#### Outlook for UK AI and Machine Learning

#### 2018-05-11

#### Neil D. Lawrence

#### Amazon Cambridge and **University of Sheffield**

`@lawrennd` [inverseprobability.com](http://inverseprobability.com)

The aim of this presentation is give a sense of the current situation in
machine learning and artificial intelligence as well as some perspective
on the immediate outlook for the field.

### What is Machine Learning?

First of all, we'll consider the question, what is machine learning? By
my definition Machine Learning is a combination of

$$ \text{data} + \text{model} \xrightarrow{\text{compute}} \text{prediction}$$

where *data* is our observations. They can be actively or passively
acquired (meta-data). The *model* contains our assumptions, based on
previous experience. THat experience can be other data, it can come from
transfer learning, or it can merely be our beliefs about the
regularities of the universe. In humans our models include our inductive
biases. The *prediction* is an action to be taken or a categorization or
a quality score. The reason that machine learning has become a mainstay
of artificial intelligence is the importance of predictions in
artificial intelligence.

In practice we normally perform machine learning using two functions.
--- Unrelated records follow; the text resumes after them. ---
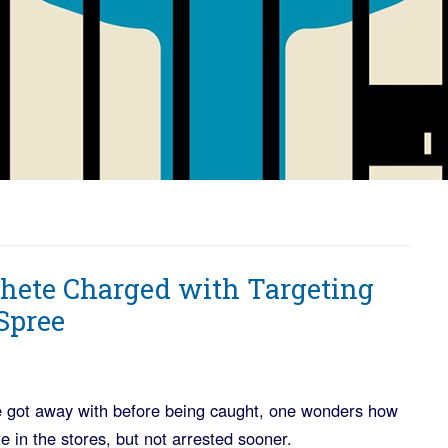
hete Charged with Targeting
Spree
 he got away with before being caught, one wonders how
e in the stores, but not arrested sooner.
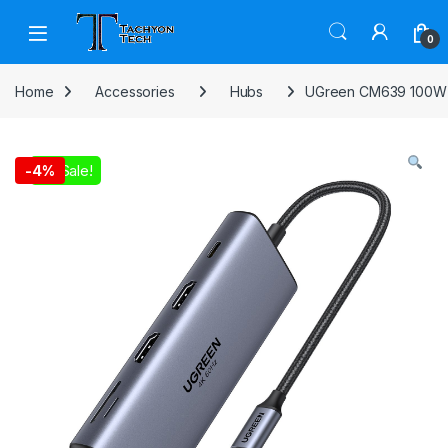
Skip to navigation
Skip to content
Open
0
Home
Accessories
Hubs
UGreen CM639 100W 
On Sale!
-
4%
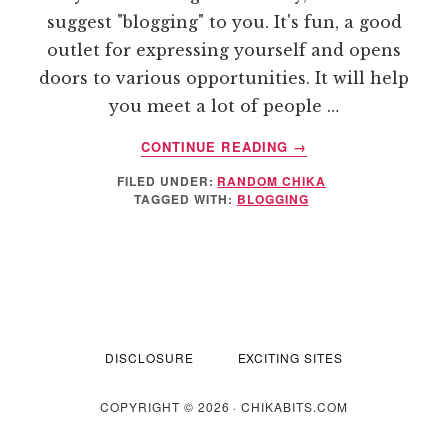
suggest "blogging" to you. It's fun, a good
outlet for expressing yourself and opens
doors to various opportunities. It will help
you meet a lot of people …
ABOUT
CONTINUE READING
→
BLOGGING
FILED UNDER:
RANDOM CHIKA
AS
TAGGED WITH:
BLOGGING
A
NEW
HOBBY
DISCLOSURE
EXCITING SITES
COPYRIGHT © 2026 · CHIKABITS.COM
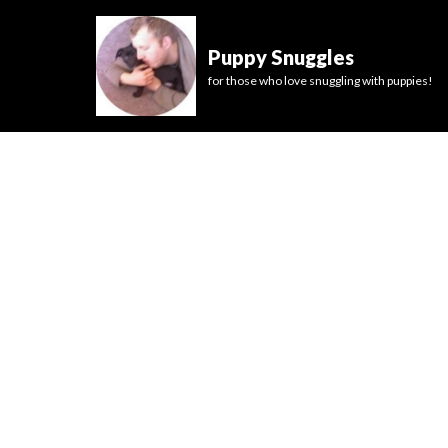
Puppy Snuggles
for those who love snuggling with puppies!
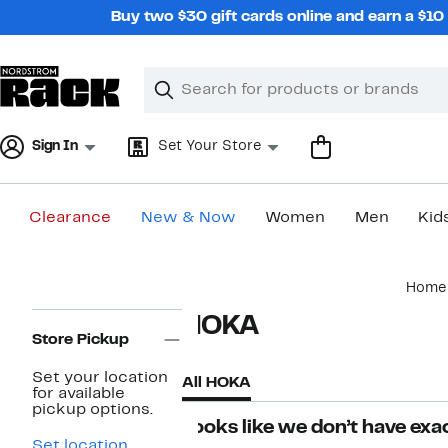
Skip
Buy two $30 gift cards online and earn a $1
navigation
Clear
Search
Clear
Search
Text
Sign In
Set Your Store
Clearance
New & Now
Women
Men
Kid
Main
Home
content
Page
HOKA
Navigation
Store Pickup
Set your location
All HOKA
for available
pickup options.
Looks like we don’t have exac
Set location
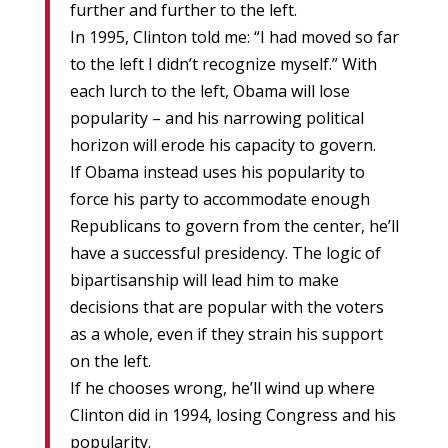
further and further to the left.
In 1995, Clinton told me: “I had moved so far
to the left I didn’t recognize myself.” With
each lurch to the left, Obama will lose
popularity – and his narrowing political
horizon will erode his capacity to govern.
If Obama instead uses his popularity to
force his party to accommodate enough
Republicans to govern from the center, he’ll
have a successful presidency. The logic of
bipartisanship will lead him to make
decisions that are popular with the voters
as a whole, even if they strain his support
on the left.
If he chooses wrong, he’ll wind up where
Clinton did in 1994, losing Congress and his
popularity.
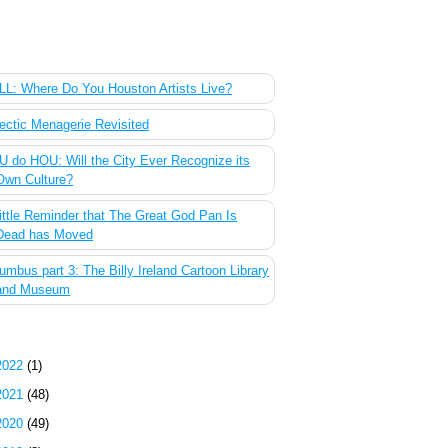
 Most Popular Posts of the Past Week
L: Where Do You Houston Artists Live?
ectic Menagerie Revisited
 do HOU: Will the City Ever Recognize its
Own Culture?
ittle Reminder that The Great God Pan Is
Dead has Moved
umbus part 3: The Billy Ireland Cartoon Library
and Museum
g Archive
2022
(1)
2021
(48)
2020
(49)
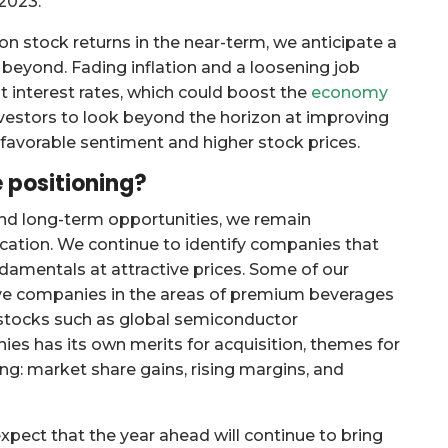
 2023.
 stock returns in the near-term, we anticipate a
beyond. Fading inflation and a loosening job
 interest rates, which could boost the
economy
investors to look beyond the horizon at improving
favorable sentiment and higher stock prices.
 positioning?
nd long-term opportunities, we remain
cation. We continue to identify companies that
ndamentals at attractive prices. Some of our
ive companies in the areas of premium beverages
h stocks such as global semiconductor
es has its own merits for acquisition, themes for
ng: market share gains, rising margins, and
expect that the year ahead will continue to bring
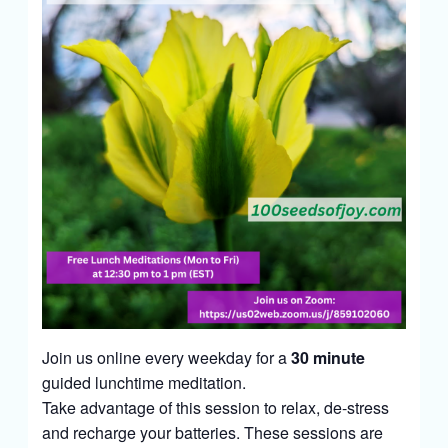
Join us online every weekday for a
30 minute
guided lunchtime meditation.
Take advantage of this session to relax, de-stress
and recharge your batteries. These sessions are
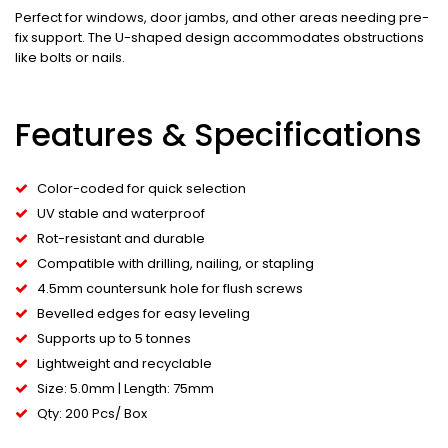
Perfect for windows, door jambs, and other areas needing pre-
fix support. The U-shaped design accommodates obstructions
like bolts or nails.
Features & Specifications
Color-coded for quick selection
UV stable and waterproof
Rot-resistant and durable
Compatible with drilling, nailing, or stapling
4.5mm countersunk hole for flush screws
Bevelled edges for easy leveling
Supports up to 5 tonnes
Lightweight and recyclable
Size: 5.0mm | Length: 75mm
Qty: 200 Pcs/ Box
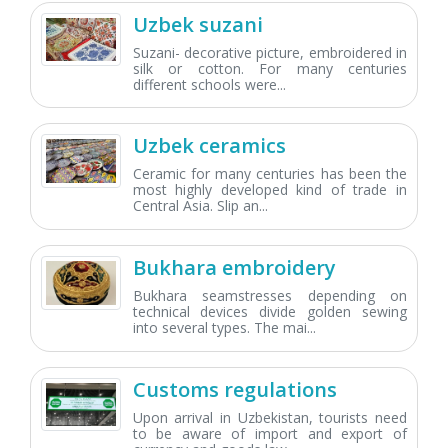
Uzbek suzani
Suzani- decorative picture, embroidered in
silk or cotton. For many centuries
different schools were...
Uzbek ceramics
Ceramic for many centuries has been the
most highly developed kind of trade in
Central Asia. Slip an...
Bukhara embroidery
Bukhara seamstresses depending on
technical devices divide golden sewing
into several types. The mai...
Customs regulations
Upon arrival in Uzbekistan, tourists need
to be aware of import and export of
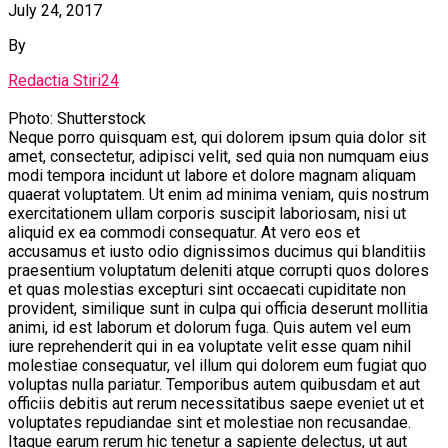
July 24, 2017
By
Redactia Stiri24
Photo: Shutterstock
Neque porro quisquam est, qui dolorem ipsum quia dolor sit
amet, consectetur, adipisci velit, sed quia non numquam eius
modi tempora incidunt ut labore et dolore magnam aliquam
quaerat voluptatem. Ut enim ad minima veniam, quis nostrum
exercitationem ullam corporis suscipit laboriosam, nisi ut
aliquid ex ea commodi consequatur. At vero eos et
accusamus et iusto odio dignissimos ducimus qui blanditiis
praesentium voluptatum deleniti atque corrupti quos dolores
et quas molestias excepturi sint occaecati cupiditate non
provident, similique sunt in culpa qui officia deserunt mollitia
animi, id est laborum et dolorum fuga. Quis autem vel eum
iure reprehenderit qui in ea voluptate velit esse quam nihil
molestiae consequatur, vel illum qui dolorem eum fugiat quo
voluptas nulla pariatur. Temporibus autem quibusdam et aut
officiis debitis aut rerum necessitatibus saepe eveniet ut et
voluptates repudiandae sint et molestiae non recusandae.
Itaque earum rerum hic tenetur a sapiente delectus, ut aut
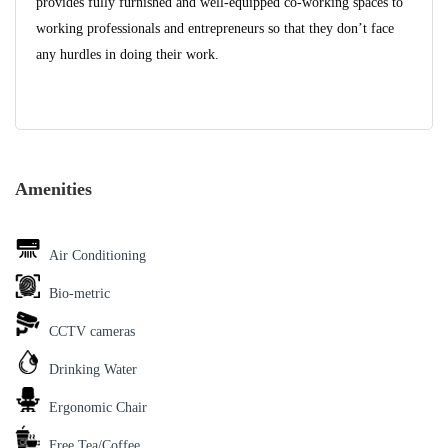
provides fully furnished and well-equipped co-working spaces to
working professionals and entrepreneurs so that they don’t face
any hurdles in doing their work.
Amenities
Air Conditioning
Bio-metric
CCTV cameras
Drinking Water
Ergonomic Chair
Free Tea/Coffee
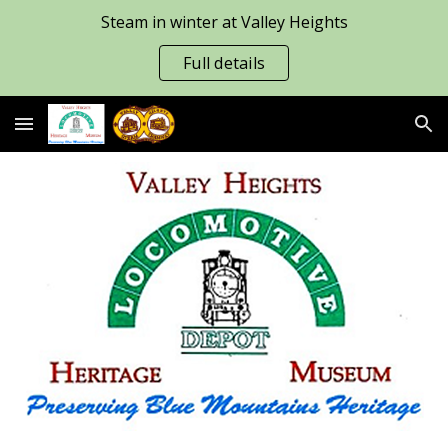
Steam in winter at Valley Heights
Skip to main content
Skip to navigation
Full details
To
combine data with a model we typically make use of:

**a prediction function** a function which is used to make the
predictions. It includes our beliefs about the regularities of the
universe, our assumptions about how the world works, e.g. smoothness,
spatial similarities, temporal similarities.

**an objective function** a function which defines the cost of
misprediction. Typically it includes knowledge about the world's
generating processes (probabilistic objectives) or the costs we pay for
mispredictions (empiricial risk minimization).

The combination of data and model through the prediction function and
the objectie function leads to a *learning algorithm*. The class of
prediction functions and objective functions we can make use of is
restricted by the algorithms they lead to. If the prediction function or
the objective function are too complex, then it can be difficult to find
an appropriate learning algorithm.

A useful reference for state of the art in machine learning is the UK
Royal Society Report, [Machine Learning: Power and Promise of Computers
that Learn by
Example](https://royalsociety.org/~/media/policy/projects/machine-learning/publications/machine-learning-report.pdf).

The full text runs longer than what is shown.